Fixed vs Adjustable Rate Mortgages: Pros and Cons
Published on March 9, 2024
Fixed vs Adjustable Rate Mortgages: Pros and Cons
Choosing between a Fixed-Rate Mortgage (FRM) and an Adjustable-Rate Mortgage (ARM) is a critical decision when financing a home. Each has distinct advantages depending on market conditions and your long-term plans.
Fixed-Rate Mortgage (FRM)
With a fixed-rate mortgage, your interest rate remains the same for the entire life of the loan (usually 15 or 30 years).
Pros:
- Predictable monthly payments (P&I never changes).

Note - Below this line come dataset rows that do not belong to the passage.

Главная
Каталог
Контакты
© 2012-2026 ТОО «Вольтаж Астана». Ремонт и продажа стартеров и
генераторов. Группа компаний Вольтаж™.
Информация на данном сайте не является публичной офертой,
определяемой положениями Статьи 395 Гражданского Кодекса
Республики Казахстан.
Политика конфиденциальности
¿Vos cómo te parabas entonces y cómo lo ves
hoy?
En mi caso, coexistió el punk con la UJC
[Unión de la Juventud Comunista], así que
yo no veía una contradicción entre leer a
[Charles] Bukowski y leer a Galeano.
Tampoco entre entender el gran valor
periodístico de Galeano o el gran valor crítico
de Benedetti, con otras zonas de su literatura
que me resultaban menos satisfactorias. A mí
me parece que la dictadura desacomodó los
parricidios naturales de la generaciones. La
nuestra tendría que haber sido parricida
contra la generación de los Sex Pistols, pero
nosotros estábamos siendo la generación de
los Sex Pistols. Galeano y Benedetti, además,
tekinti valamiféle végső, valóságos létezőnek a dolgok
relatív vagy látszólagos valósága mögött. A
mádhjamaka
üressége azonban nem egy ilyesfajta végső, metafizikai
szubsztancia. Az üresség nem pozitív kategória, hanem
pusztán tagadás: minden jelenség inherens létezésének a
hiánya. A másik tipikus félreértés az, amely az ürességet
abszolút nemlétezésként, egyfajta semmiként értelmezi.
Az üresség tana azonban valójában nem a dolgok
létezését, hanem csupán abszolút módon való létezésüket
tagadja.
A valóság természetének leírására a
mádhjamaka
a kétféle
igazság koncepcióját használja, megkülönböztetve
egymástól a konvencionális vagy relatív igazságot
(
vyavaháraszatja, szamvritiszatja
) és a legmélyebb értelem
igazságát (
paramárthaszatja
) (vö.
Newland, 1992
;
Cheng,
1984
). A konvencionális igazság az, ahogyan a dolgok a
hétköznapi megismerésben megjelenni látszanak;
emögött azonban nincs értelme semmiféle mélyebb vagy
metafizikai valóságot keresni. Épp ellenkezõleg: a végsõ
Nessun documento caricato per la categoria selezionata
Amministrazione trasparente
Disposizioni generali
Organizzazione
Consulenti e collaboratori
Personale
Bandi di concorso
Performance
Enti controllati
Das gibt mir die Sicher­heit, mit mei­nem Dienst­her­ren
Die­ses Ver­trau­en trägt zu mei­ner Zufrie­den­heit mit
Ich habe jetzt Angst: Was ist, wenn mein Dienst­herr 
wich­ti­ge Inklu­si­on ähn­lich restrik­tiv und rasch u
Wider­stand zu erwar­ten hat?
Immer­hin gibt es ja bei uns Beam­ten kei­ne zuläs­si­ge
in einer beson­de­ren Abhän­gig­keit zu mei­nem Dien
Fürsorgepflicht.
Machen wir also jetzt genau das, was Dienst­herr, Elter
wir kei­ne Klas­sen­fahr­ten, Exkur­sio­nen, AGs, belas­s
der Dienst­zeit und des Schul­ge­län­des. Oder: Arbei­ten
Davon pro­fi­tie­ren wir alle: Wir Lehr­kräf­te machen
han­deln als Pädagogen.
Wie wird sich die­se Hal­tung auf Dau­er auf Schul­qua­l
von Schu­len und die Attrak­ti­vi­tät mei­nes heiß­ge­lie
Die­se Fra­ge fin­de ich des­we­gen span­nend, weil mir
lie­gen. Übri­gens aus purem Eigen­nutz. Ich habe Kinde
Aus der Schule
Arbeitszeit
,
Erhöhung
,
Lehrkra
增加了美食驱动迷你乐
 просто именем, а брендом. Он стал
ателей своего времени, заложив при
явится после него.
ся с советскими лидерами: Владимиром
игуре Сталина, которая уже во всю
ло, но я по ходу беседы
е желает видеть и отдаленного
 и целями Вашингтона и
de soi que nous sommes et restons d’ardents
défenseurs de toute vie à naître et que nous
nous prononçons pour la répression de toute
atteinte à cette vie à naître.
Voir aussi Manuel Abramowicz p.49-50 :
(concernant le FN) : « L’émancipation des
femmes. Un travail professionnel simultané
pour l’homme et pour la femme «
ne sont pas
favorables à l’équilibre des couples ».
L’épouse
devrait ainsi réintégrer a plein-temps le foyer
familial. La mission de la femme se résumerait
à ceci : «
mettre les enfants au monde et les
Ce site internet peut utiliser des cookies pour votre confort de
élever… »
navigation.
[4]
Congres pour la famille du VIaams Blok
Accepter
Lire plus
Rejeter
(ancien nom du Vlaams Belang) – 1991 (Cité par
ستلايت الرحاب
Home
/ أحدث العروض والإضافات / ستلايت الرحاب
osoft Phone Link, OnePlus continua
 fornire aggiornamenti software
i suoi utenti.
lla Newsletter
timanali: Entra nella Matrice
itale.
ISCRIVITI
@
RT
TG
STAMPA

- Protection against rising interest rates.
- Easier to budget for the long term.
Cons:
- Typically higher initial interest rate than ARMs.
- Harder to qualify for if rates are high.

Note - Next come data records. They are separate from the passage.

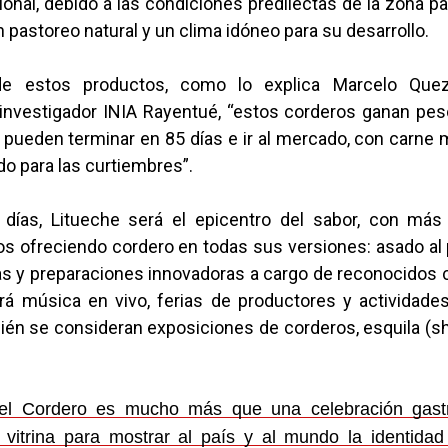
nal, debido a las condiciones predilectas de la zona pa
n pastoreo natural y un clima idóneo para su desarrollo.
de estos productos, como lo explica Marcelo Que
e investigador INIA Rayentué, “estos corderos ganan pes
 pueden terminar en 85 días e ir al mercado, con carne
o para las curtiembres”.
 días, Litueche será el epicentro del sabor, con má
 ofreciendo cordero en todas sus versiones: asado al p
 y preparaciones innovadoras a cargo de reconocidos c
á música en vivo, ferias de productores y actividades
ién se consideran exposiciones de corderos, esquila (sh
del Cordero es mucho más que una celebración gast
 vitrina para mostrar al país y al mundo la identidad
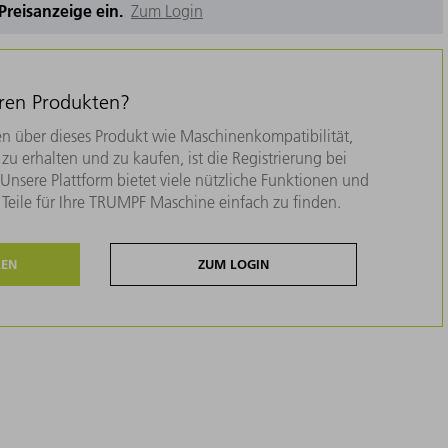
e Preisanzeige ein.
Zum Login
eren Produkten?
n über dieses Produkt wie Maschinenkompatibilität,
zu erhalten und zu kaufen, ist die Registrierung bei
nsere Plattform bietet viele nützliche Funktionen und
e Teile für Ihre TRUMPF Maschine einfach zu finden.
REN
ZUM LOGIN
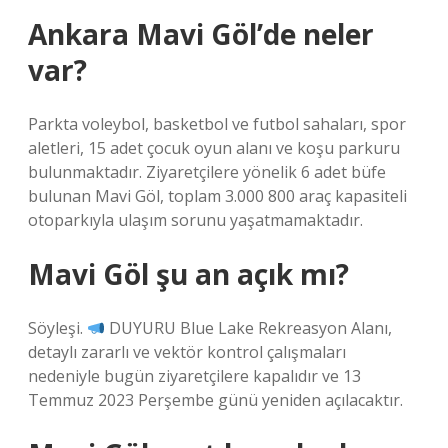
Ankara Mavi Göl’de neler
var?
Parkta voleybol, basketbol ve futbol sahaları, spor
aletleri, 15 adet çocuk oyun alanı ve koşu parkuru
bulunmaktadır. Ziyaretçilere yönelik 6 adet büfe
bulunan Mavi Göl, toplam 3.000 800 araç kapasiteli
otoparkıyla ulaşım sorunu yaşatmamaktadır.
Mavi Göl şu an açık mı?
Söyleşi.
DUYURU Blue Lake Rekreasyon Alanı,
detaylı zararlı ve vektör kontrol çalışmaları
nedeniyle bugün ziyaretçilere kapalıdır ve 13
Temmuz 2023 Perşembe günü yeniden açılacaktır.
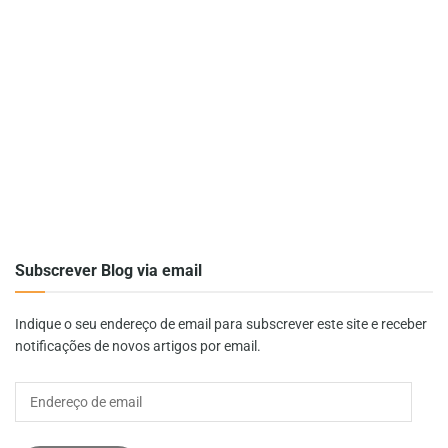
Subscrever Blog via email
Indique o seu endereço de email para subscrever este site e receber
notificações de novos artigos por email.
Endereço
de
email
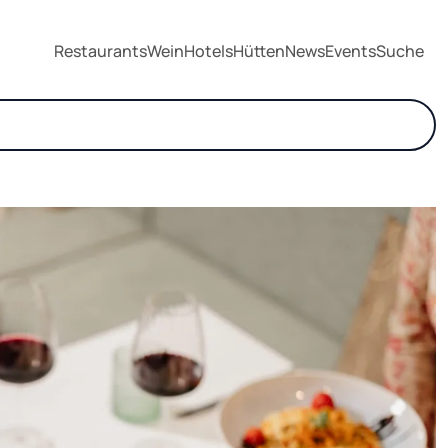
Restaurants
Wein
Hotels
Hütten
News
Events
Suche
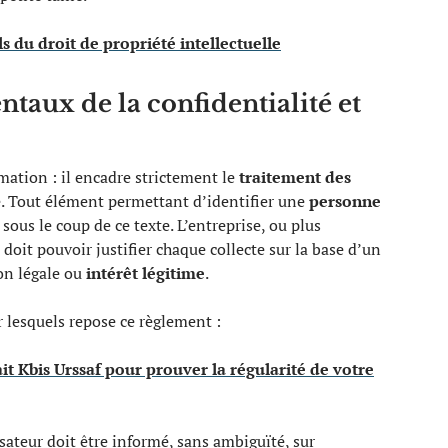
s du droit de propriété intellectuelle
taux de la confidentialité et
mation : il encadre strictement le
traitement des
. Tout élément permettant d’identifier une
personne
sous le coup de ce texte. L’entreprise, ou plus
, doit pouvoir justifier chaque collecte sur la base d’un
on légale ou
intérêt légitime
.
r lesquels repose ce règlement :
it Kbis Urssaf pour prouver la régularité de votre
lisateur doit être informé, sans ambiguïté, sur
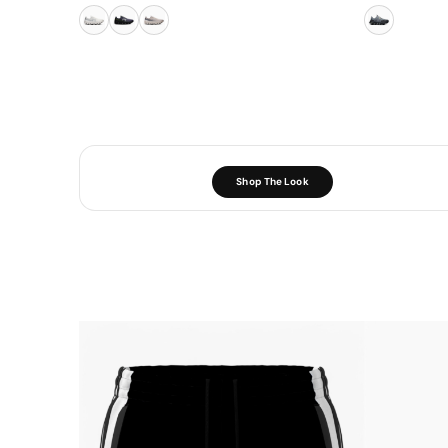
Shop The Look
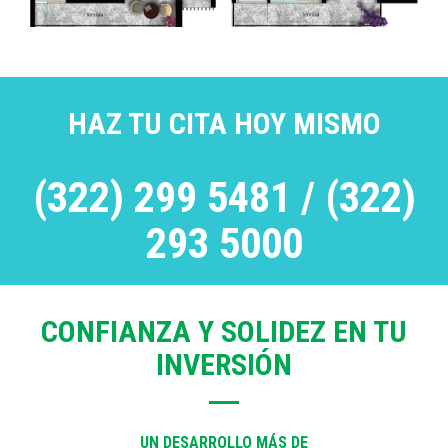
HAZ TU CITA HOY MISMO
(322) 299 5481 / (322)
293 5000
CONFIANZA Y SOLIDEZ EN TU
INVERSIÓN
UN DESARROLLO MÁS DE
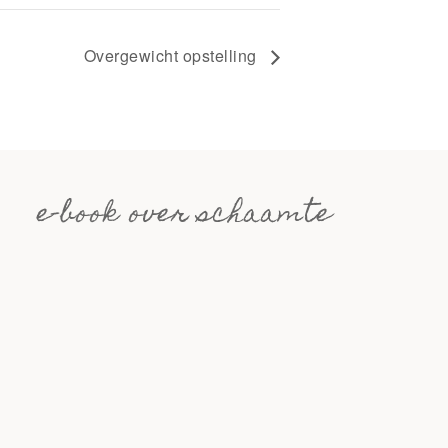
Overgewicht opstelling
e-book over schaamte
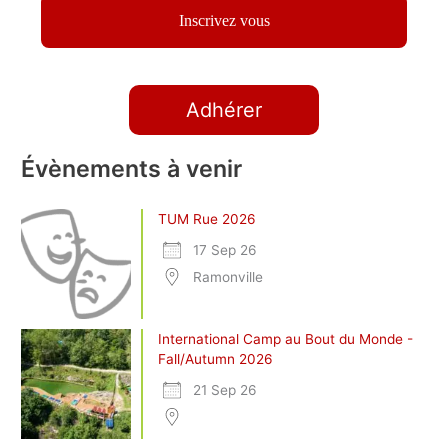
Adhérer
Évènements à venir
TUM Rue 2026
17 Sep 26
Ramonville
International Camp au Bout du Monde -
Fall/Autumn 2026
21 Sep 26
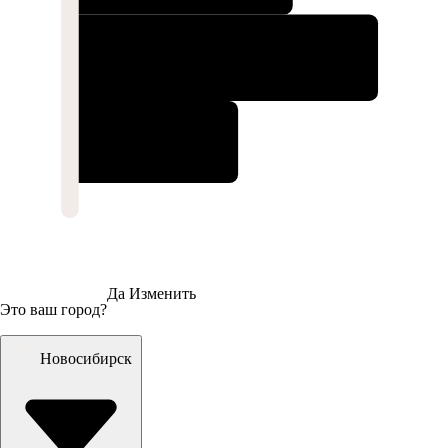
Да
Изменить
Это ваш город?
Новосибирск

Adjustable-Rate Mortgage (ARM)
An ARM has an interest rate that is fixed for an initial period (e.g., 5, 7, or 10 years) and then adjusts periodically based on market indices.
Pros:
- Lower initial interest rate and monthly payment.
- Good for buyers who plan to move or refinance before the fixed period ends.
Cons:
- Monthly payments can increase significantly after the initial period.
- Uncertainty makes long-term budgeting difficult.
Which Should You Choose?
If you plan to stay in your home for many years, a fixed-rate mortgage offers stability and peace of mind. If you expect to move within 5-7 years, an ARM could save you money in the short term.